Background: AAAS is an autosomal recessive disorder characterized by adrenal insufficiency, alacrimia, achalasia and neurological symptoms. The disease-causing AAAS gene encodes for the ALADIN nuclear pore protein.
Case presentation: Case 1: A girl (born to unrelated parents) presented at age 3.9 years with fatigue and hyperpigmented skin. Clinical examination was normal, clumsy gait was noted. Endocrine studies confirmed adrenal insufficiency (F=9 mg/ml, ACTH=563 pg/ml), and glucocorticoid therapy was started. Diagnosis of AAAS was made later at age 15, when she developed muscle weakness, hypereflexia and ataxia. Electromyoneurography demonstrated motor-sensitive polyneuropathy. Alacrimia was diagnosed by Schirmer test. During follow-up (at age 18), she developed feeding difficulties that led to diagnosis of achalasia. Molecular analysis showed a compound heterozygosity for previously known AAAS mutations 43C→A(GlnLyS)/IVS14+IG>A. Case2: a boy born to unrelated parents presented at age 14 years because of important weight loss (BMI=14 kg/m2) and fatigue. He had been diagnosed with achalasia one year earlier. Past history revealed congenital twisted feet and dysphagia since 46 months of age. On clinical examination, cutaneous-mucosal hyperpigmentation, muscle weakness and nasal speech were noted. Endocrine studies confirmed adrenal insufficiency (F=12mcg/L, ACTH>1250pg/ml); elettromyoneurography demonstrated axonal polyneuropathy and Schirmer test was indicative for alacrimia. Glucocorticoid therapy was immediately started. Molecular analysis revealed a novel homozygous intronic variant (IVS11-2), inherited from the heterozygous parents (both from Sardinia).
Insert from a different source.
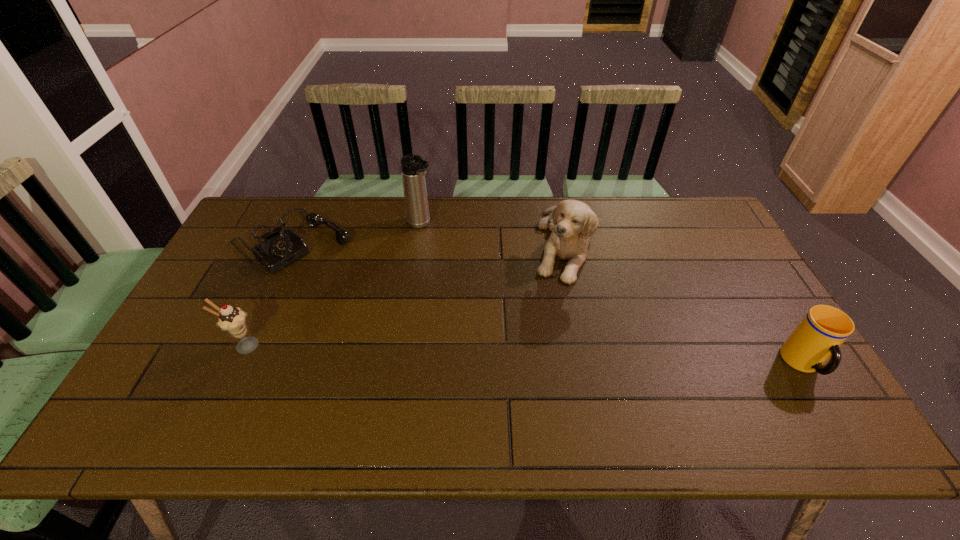 Identify the location of vacant area that lies between the thermos bottle and the icecream. (332, 286).

Identify which object is the second closest to the shortest object. Please provide its 2D coordinates. Your answer should be formatted as a tuple, i.e. [(x, y)], where the tuple contains the x and y coordinates of a point satisfying the conditions above.

[(232, 320)]

Identify which object is the closest to the puppy. Please provide its 2D coordinates. Your answer should be formatted as a tuple, i.e. [(x, y)], where the tuple contains the x and y coordinates of a point satisfying the conditions above.

[(413, 168)]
The molecular characterization of this novel variant, based on mRNA analysis, showed that this variant affects the splicing site of the exon 11 into the ALADIN gene, causing the production of an aberrant protein with a premature stop codon.
Conclusion: Our finding of a novel causative IVS in AAAS gene supports the notion of genetic heterogeneity for this disorder, although other genetic mechanisms cannot be excluded. The variable presentation/progression of disease manifestations observed in our two patients with AAAS could support this hypothesis.